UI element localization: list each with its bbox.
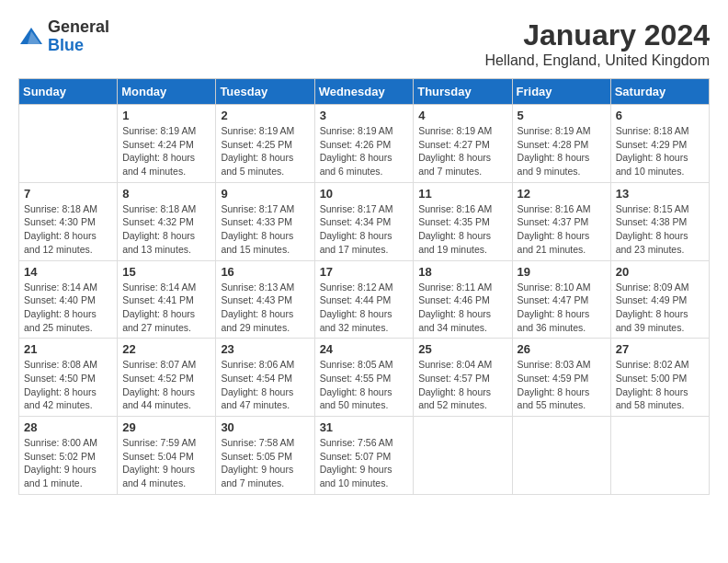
day-number: 24 — [320, 342, 409, 356]
day-number: 26 — [518, 342, 606, 356]
day-info: Sunrise: 8:17 AM Sunset: 4:34 PM Dayligh… — [320, 202, 409, 257]
day-number: 29 — [122, 420, 210, 434]
logo-general: General — [48, 17, 109, 36]
location: Helland, England, United Kingdom — [484, 52, 710, 69]
week-row-1: 1Sunrise: 8:19 AM Sunset: 4:24 PM Daylig… — [19, 105, 710, 183]
cell-4-3: 31Sunrise: 7:56 AM Sunset: 5:07 PM Dayli… — [314, 417, 414, 495]
day-info: Sunrise: 8:14 AM Sunset: 4:41 PM Dayligh… — [122, 281, 210, 335]
calendar-body: 1Sunrise: 8:19 AM Sunset: 4:24 PM Daylig… — [19, 105, 710, 495]
day-number: 8 — [122, 187, 210, 201]
day-info: Sunrise: 8:07 AM Sunset: 4:52 PM Dayligh… — [122, 358, 210, 412]
cell-0-5: 5Sunrise: 8:19 AM Sunset: 4:28 PM Daylig… — [512, 105, 610, 183]
day-number: 30 — [221, 420, 309, 434]
logo-icon — [18, 24, 44, 50]
header-friday: Friday — [512, 79, 610, 105]
day-number: 13 — [616, 187, 704, 201]
day-info: Sunrise: 8:13 AM Sunset: 4:43 PM Dayligh… — [221, 281, 309, 335]
day-info: Sunrise: 7:58 AM Sunset: 5:05 PM Dayligh… — [221, 436, 309, 490]
day-number: 11 — [418, 187, 506, 201]
header-wednesday: Wednesday — [314, 79, 414, 105]
cell-4-1: 29Sunrise: 7:59 AM Sunset: 5:04 PM Dayli… — [118, 417, 216, 495]
day-info: Sunrise: 8:04 AM Sunset: 4:57 PM Dayligh… — [418, 358, 506, 412]
header-sunday: Sunday — [19, 79, 118, 105]
cell-2-3: 17Sunrise: 8:12 AM Sunset: 4:44 PM Dayli… — [314, 260, 414, 339]
day-number: 21 — [24, 342, 112, 356]
cell-3-4: 25Sunrise: 8:04 AM Sunset: 4:57 PM Dayli… — [414, 339, 512, 417]
cell-2-4: 18Sunrise: 8:11 AM Sunset: 4:46 PM Dayli… — [414, 260, 512, 339]
day-info: Sunrise: 8:17 AM Sunset: 4:33 PM Dayligh… — [221, 202, 309, 257]
day-number: 15 — [122, 265, 210, 279]
day-info: Sunrise: 8:09 AM Sunset: 4:49 PM Dayligh… — [616, 281, 704, 335]
day-number: 3 — [320, 109, 409, 122]
logo-text: General Blue — [48, 18, 109, 55]
day-info: Sunrise: 8:18 AM Sunset: 4:29 PM Dayligh… — [616, 124, 704, 178]
day-number: 17 — [320, 265, 409, 279]
day-number: 14 — [24, 265, 112, 279]
cell-3-3: 24Sunrise: 8:05 AM Sunset: 4:55 PM Dayli… — [314, 339, 414, 417]
day-info: Sunrise: 8:12 AM Sunset: 4:44 PM Dayligh… — [320, 281, 409, 335]
cell-3-6: 27Sunrise: 8:02 AM Sunset: 5:00 PM Dayli… — [610, 339, 709, 417]
cell-0-4: 4Sunrise: 8:19 AM Sunset: 4:27 PM Daylig… — [414, 105, 512, 183]
day-info: Sunrise: 8:19 AM Sunset: 4:27 PM Dayligh… — [418, 124, 506, 178]
day-number: 18 — [418, 265, 506, 279]
day-info: Sunrise: 8:11 AM Sunset: 4:46 PM Dayligh… — [418, 281, 506, 335]
cell-0-3: 3Sunrise: 8:19 AM Sunset: 4:26 PM Daylig… — [314, 105, 414, 183]
week-row-4: 21Sunrise: 8:08 AM Sunset: 4:50 PM Dayli… — [19, 339, 710, 417]
week-row-3: 14Sunrise: 8:14 AM Sunset: 4:40 PM Dayli… — [19, 260, 710, 339]
day-info: Sunrise: 7:59 AM Sunset: 5:04 PM Dayligh… — [122, 436, 210, 490]
day-info: Sunrise: 8:16 AM Sunset: 4:37 PM Dayligh… — [518, 202, 606, 257]
day-number: 2 — [221, 109, 309, 122]
cell-1-2: 9Sunrise: 8:17 AM Sunset: 4:33 PM Daylig… — [216, 182, 314, 260]
day-number: 9 — [221, 187, 309, 201]
day-info: Sunrise: 8:19 AM Sunset: 4:26 PM Dayligh… — [320, 124, 409, 178]
calendar-header: SundayMondayTuesdayWednesdayThursdayFrid… — [19, 79, 710, 105]
day-number: 31 — [320, 420, 409, 434]
day-number: 20 — [616, 265, 704, 279]
header-monday: Monday — [118, 79, 216, 105]
cell-4-4 — [414, 417, 512, 495]
cell-0-0 — [19, 105, 118, 183]
day-number: 6 — [616, 109, 704, 122]
cell-3-0: 21Sunrise: 8:08 AM Sunset: 4:50 PM Dayli… — [19, 339, 118, 417]
header-row: SundayMondayTuesdayWednesdayThursdayFrid… — [19, 79, 710, 105]
day-number: 27 — [616, 342, 704, 356]
day-number: 23 — [221, 342, 309, 356]
header-tuesday: Tuesday — [216, 79, 314, 105]
day-info: Sunrise: 8:18 AM Sunset: 4:32 PM Dayligh… — [122, 202, 210, 257]
day-number: 5 — [518, 109, 606, 122]
cell-1-4: 11Sunrise: 8:16 AM Sunset: 4:35 PM Dayli… — [414, 182, 512, 260]
day-info: Sunrise: 8:16 AM Sunset: 4:35 PM Dayligh… — [418, 202, 506, 257]
cell-4-2: 30Sunrise: 7:58 AM Sunset: 5:05 PM Dayli… — [216, 417, 314, 495]
calendar-table: SundayMondayTuesdayWednesdayThursdayFrid… — [18, 78, 710, 495]
logo: General Blue — [18, 18, 109, 55]
day-info: Sunrise: 8:15 AM Sunset: 4:38 PM Dayligh… — [616, 202, 704, 257]
day-info: Sunrise: 8:10 AM Sunset: 4:47 PM Dayligh… — [518, 281, 606, 335]
cell-4-5 — [512, 417, 610, 495]
day-number: 1 — [122, 109, 210, 122]
day-info: Sunrise: 7:56 AM Sunset: 5:07 PM Dayligh… — [320, 436, 409, 490]
cell-0-1: 1Sunrise: 8:19 AM Sunset: 4:24 PM Daylig… — [118, 105, 216, 183]
day-number: 10 — [320, 187, 409, 201]
day-number: 16 — [221, 265, 309, 279]
day-info: Sunrise: 8:08 AM Sunset: 4:50 PM Dayligh… — [24, 358, 112, 412]
day-info: Sunrise: 8:14 AM Sunset: 4:40 PM Dayligh… — [24, 281, 112, 335]
day-number: 28 — [24, 420, 112, 434]
day-number: 22 — [122, 342, 210, 356]
week-row-2: 7Sunrise: 8:18 AM Sunset: 4:30 PM Daylig… — [19, 182, 710, 260]
cell-1-6: 13Sunrise: 8:15 AM Sunset: 4:38 PM Dayli… — [610, 182, 709, 260]
day-number: 7 — [24, 187, 112, 201]
cell-2-1: 15Sunrise: 8:14 AM Sunset: 4:41 PM Dayli… — [118, 260, 216, 339]
cell-2-6: 20Sunrise: 8:09 AM Sunset: 4:49 PM Dayli… — [610, 260, 709, 339]
cell-1-1: 8Sunrise: 8:18 AM Sunset: 4:32 PM Daylig… — [118, 182, 216, 260]
day-info: Sunrise: 8:19 AM Sunset: 4:25 PM Dayligh… — [221, 124, 309, 178]
cell-2-5: 19Sunrise: 8:10 AM Sunset: 4:47 PM Dayli… — [512, 260, 610, 339]
day-info: Sunrise: 8:03 AM Sunset: 4:59 PM Dayligh… — [518, 358, 606, 412]
page-header: General Blue January 2024 Helland, Engla… — [18, 18, 710, 69]
day-info: Sunrise: 8:02 AM Sunset: 5:00 PM Dayligh… — [616, 358, 704, 412]
day-info: Sunrise: 8:00 AM Sunset: 5:02 PM Dayligh… — [24, 436, 112, 490]
cell-4-6 — [610, 417, 709, 495]
day-number: 4 — [418, 109, 506, 122]
day-number: 12 — [518, 187, 606, 201]
cell-1-0: 7Sunrise: 8:18 AM Sunset: 4:30 PM Daylig… — [19, 182, 118, 260]
cell-2-2: 16Sunrise: 8:13 AM Sunset: 4:43 PM Dayli… — [216, 260, 314, 339]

★ ★ ★ ★

## [EXERCISE]
Copy each line above holding "calendar".

## [RESPONSE AREA]
calendar-body: 1Sunrise: 8:19 AM Sunset: 4:24 PM Daylig… — [19, 105, 710, 495]
calendar-header: SundayMondayTuesdayWednesdayThursdayFrid… — [19, 79, 710, 105]
calendar-table: SundayMondayTuesdayWednesdayThursdayFrid… — [18, 78, 710, 495]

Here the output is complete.